Exercise. Range to copy from the entries below: the line containing "相模湾 福浦港 釣り船 船釣り キンメ・イサキ・" through the line containing "Birreria Torre", inclusive. Retype only those lines, exactly, without any images.

── Records for the exercise ──

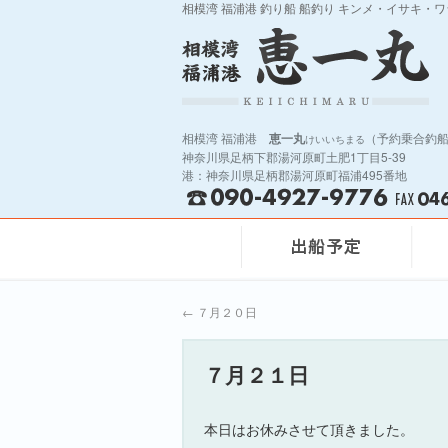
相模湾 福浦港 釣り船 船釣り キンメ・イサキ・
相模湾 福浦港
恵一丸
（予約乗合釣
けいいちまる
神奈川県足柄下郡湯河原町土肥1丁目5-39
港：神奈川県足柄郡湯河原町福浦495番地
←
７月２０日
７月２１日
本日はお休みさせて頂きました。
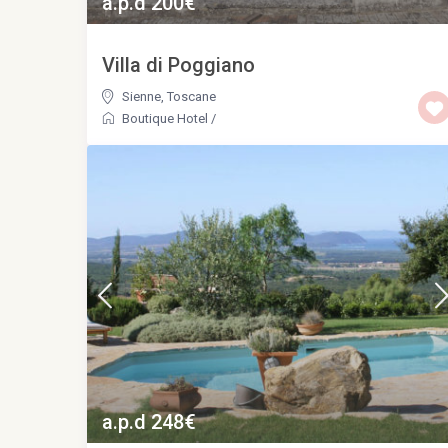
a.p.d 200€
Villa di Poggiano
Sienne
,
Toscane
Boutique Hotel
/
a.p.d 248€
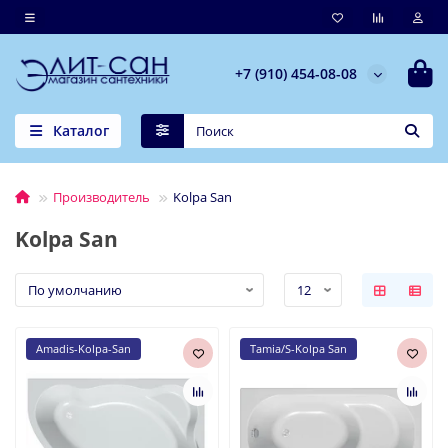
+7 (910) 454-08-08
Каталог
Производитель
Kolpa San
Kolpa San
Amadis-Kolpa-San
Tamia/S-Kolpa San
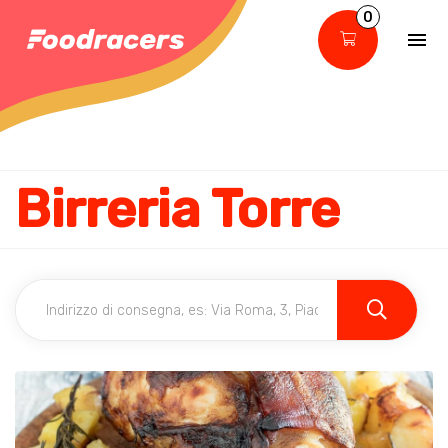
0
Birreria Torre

───
── Records for the exercise ──

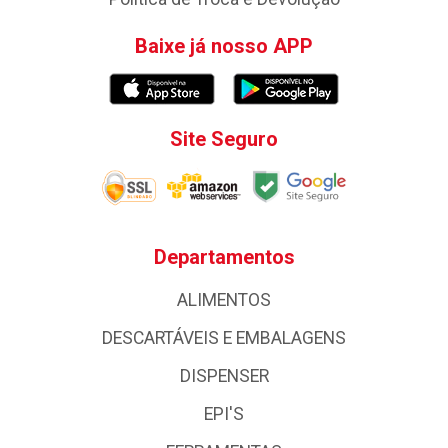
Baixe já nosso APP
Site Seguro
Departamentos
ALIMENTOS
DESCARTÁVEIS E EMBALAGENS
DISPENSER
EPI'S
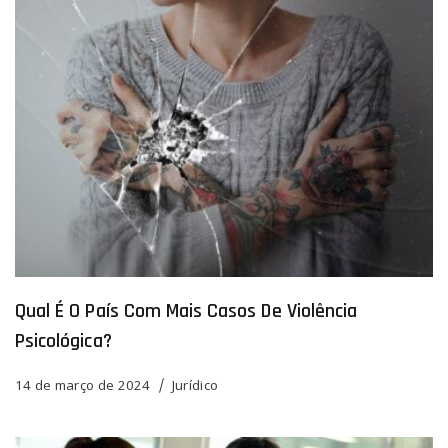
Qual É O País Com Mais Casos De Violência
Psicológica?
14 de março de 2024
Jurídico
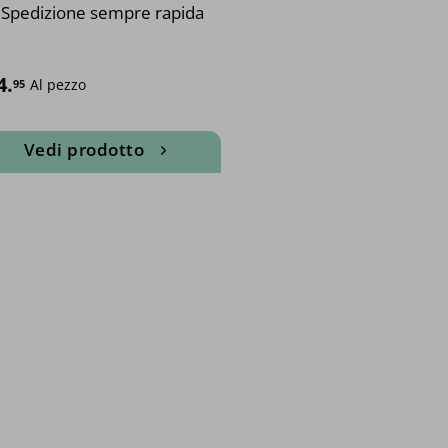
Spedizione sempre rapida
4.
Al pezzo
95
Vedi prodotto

───

Result below.
相模湾 福浦港 釣り船 船釣り キンメ・イサキ・
相模湾 福浦港
恵一丸
（予約乗合釣
けいいちまる
神奈川県足柄下郡湯河原町土肥1丁目5-39
港：神奈川県足柄郡湯河原町福浦495番地
←
７月２０日
７月２１日
本日はお休みさせて頂きました。
a.p.d 200€
Villa di Poggiano
Sienne
,
Toscane
Boutique Hotel
/
a.p.d 248€
+7 (910) 454-08-08
Каталог
Производитель
Kolpa San
Kolpa San
Amadis-Kolpa-San
Tamia/S-Kolpa San
0
Birreria Torre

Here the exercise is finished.